> _Assignment_
Look through the data below and work out how many lines contain the string "Consent". Give the number alone.

> _Stored data entries_
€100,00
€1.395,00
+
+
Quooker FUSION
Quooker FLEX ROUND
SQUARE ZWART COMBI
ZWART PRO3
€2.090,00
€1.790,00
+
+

---

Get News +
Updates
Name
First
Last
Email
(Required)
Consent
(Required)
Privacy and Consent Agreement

> _Answer section_
2